First light at Derwent Water then took me over Honister Pass to Buttermere and Crummock Water. These quieter lakes are a photographer’s dream and as a result much photographed. For me, this was just a bonus moment – more a recce for one of next year’s adventures than part of this adventure’s shoot.
Timing will be crucial for that trip when I do do it though as the Lakes, post pandemic, are heaving with people seeking the solace of the great outdoors. Out of season and careful planning will be needed for that one I think.
By 11am I had crossed Winlatter Pass back to Derwent and was heading out of the Lake District on the last leg of my return. It had been a good trip. Time to breathe and time to immerse myself in photography away from life’s chaos.
So how was this adventure? In a single word – fantastic! The places, especially Harris, the light, the colour, the journey and the GFX camera all delivered. Going through the images on my return I was staggered by the quality and detail. I can’t show the latter on screen but a file a quarter of the size would have produced a lovely large-format print. The full image file is simply breath-taking.

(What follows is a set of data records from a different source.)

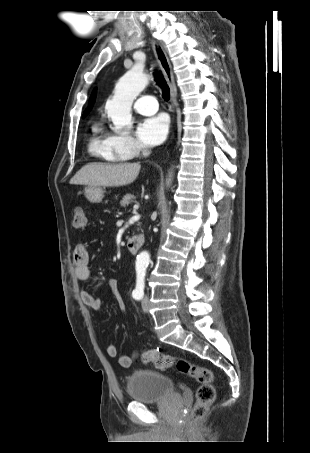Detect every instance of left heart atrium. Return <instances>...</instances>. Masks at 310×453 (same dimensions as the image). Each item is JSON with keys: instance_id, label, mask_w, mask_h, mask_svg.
Returning a JSON list of instances; mask_svg holds the SVG:
<instances>
[{"instance_id": "39dd6f15", "label": "left heart atrium", "mask_w": 310, "mask_h": 453, "mask_svg": "<svg viewBox=\"0 0 310 453\" xmlns=\"http://www.w3.org/2000/svg\"><path fill=\"white\" fill-rule=\"evenodd\" d=\"M168 129V117L160 114L144 119L137 128V136L145 145L153 146L165 139Z\"/></svg>"}]
</instances>
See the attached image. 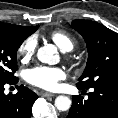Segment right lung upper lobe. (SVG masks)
Masks as SVG:
<instances>
[{"label":"right lung upper lobe","instance_id":"cb5924a9","mask_svg":"<svg viewBox=\"0 0 118 118\" xmlns=\"http://www.w3.org/2000/svg\"><path fill=\"white\" fill-rule=\"evenodd\" d=\"M9 25L15 28L20 33H23L27 36H30L31 34H33L39 27V26H18V25H13V24H9Z\"/></svg>","mask_w":118,"mask_h":118}]
</instances>
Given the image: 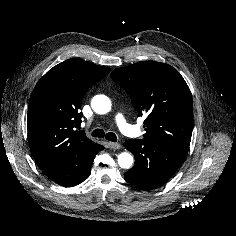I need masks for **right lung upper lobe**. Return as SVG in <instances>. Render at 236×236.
<instances>
[{
	"label": "right lung upper lobe",
	"mask_w": 236,
	"mask_h": 236,
	"mask_svg": "<svg viewBox=\"0 0 236 236\" xmlns=\"http://www.w3.org/2000/svg\"><path fill=\"white\" fill-rule=\"evenodd\" d=\"M109 72L107 67L71 58L38 81L29 101L27 129L40 168L96 149L98 144L77 130L82 118L79 109L88 88Z\"/></svg>",
	"instance_id": "obj_1"
}]
</instances>
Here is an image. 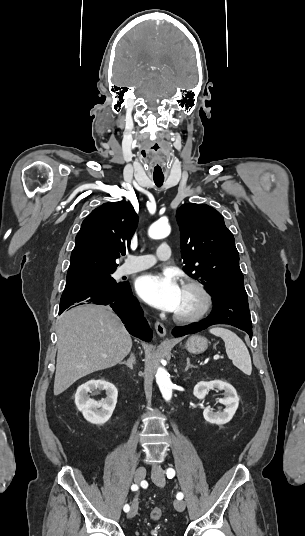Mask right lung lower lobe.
<instances>
[{"label":"right lung lower lobe","mask_w":305,"mask_h":536,"mask_svg":"<svg viewBox=\"0 0 305 536\" xmlns=\"http://www.w3.org/2000/svg\"><path fill=\"white\" fill-rule=\"evenodd\" d=\"M85 303L109 305L126 324L125 327L131 335L147 342L152 339V330L128 283H121L119 287L113 289L65 288L60 300L59 314L68 308Z\"/></svg>","instance_id":"obj_1"}]
</instances>
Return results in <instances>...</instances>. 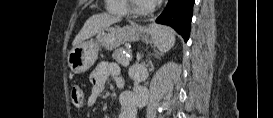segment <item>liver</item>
Listing matches in <instances>:
<instances>
[{
    "label": "liver",
    "instance_id": "obj_1",
    "mask_svg": "<svg viewBox=\"0 0 273 118\" xmlns=\"http://www.w3.org/2000/svg\"><path fill=\"white\" fill-rule=\"evenodd\" d=\"M120 21V17H116L110 14H95L91 16L84 24L80 32L76 35L72 42L73 47L91 38L102 29L110 26L111 24Z\"/></svg>",
    "mask_w": 273,
    "mask_h": 118
}]
</instances>
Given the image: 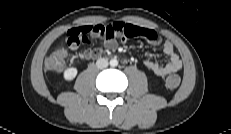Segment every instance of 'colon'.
<instances>
[{
  "label": "colon",
  "mask_w": 231,
  "mask_h": 134,
  "mask_svg": "<svg viewBox=\"0 0 231 134\" xmlns=\"http://www.w3.org/2000/svg\"><path fill=\"white\" fill-rule=\"evenodd\" d=\"M66 61V52L57 50L46 59L47 69L55 72L62 71ZM180 77L176 74L168 76L165 80V85L169 89H176L180 85Z\"/></svg>",
  "instance_id": "obj_1"
}]
</instances>
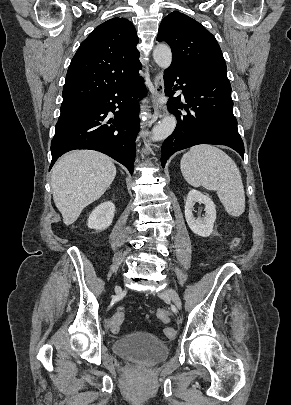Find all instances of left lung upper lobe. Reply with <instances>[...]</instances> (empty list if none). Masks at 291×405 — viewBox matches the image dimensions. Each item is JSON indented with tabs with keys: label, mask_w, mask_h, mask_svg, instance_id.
Wrapping results in <instances>:
<instances>
[{
	"label": "left lung upper lobe",
	"mask_w": 291,
	"mask_h": 405,
	"mask_svg": "<svg viewBox=\"0 0 291 405\" xmlns=\"http://www.w3.org/2000/svg\"><path fill=\"white\" fill-rule=\"evenodd\" d=\"M157 41H165L171 47V67L227 78L226 63L215 37L189 16L178 11L166 16Z\"/></svg>",
	"instance_id": "left-lung-upper-lobe-1"
}]
</instances>
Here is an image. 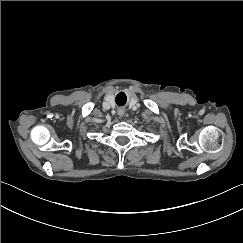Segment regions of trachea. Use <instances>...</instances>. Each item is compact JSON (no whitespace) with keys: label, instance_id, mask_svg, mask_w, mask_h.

Why does this matter? Well for the first time since I started using a digital camera it felt like film. The images have a richness and a feel which make the medium they’re shot on irrelevant. It feels like a true return to photography and the process becomes natural and all about the image, rather than about the pixels.
Did I succeed in my mission to try to shoot images with more of a fine art feel? I’ll leave you to be the judge of that but it certainly feels to me that I’m moving in the right direction.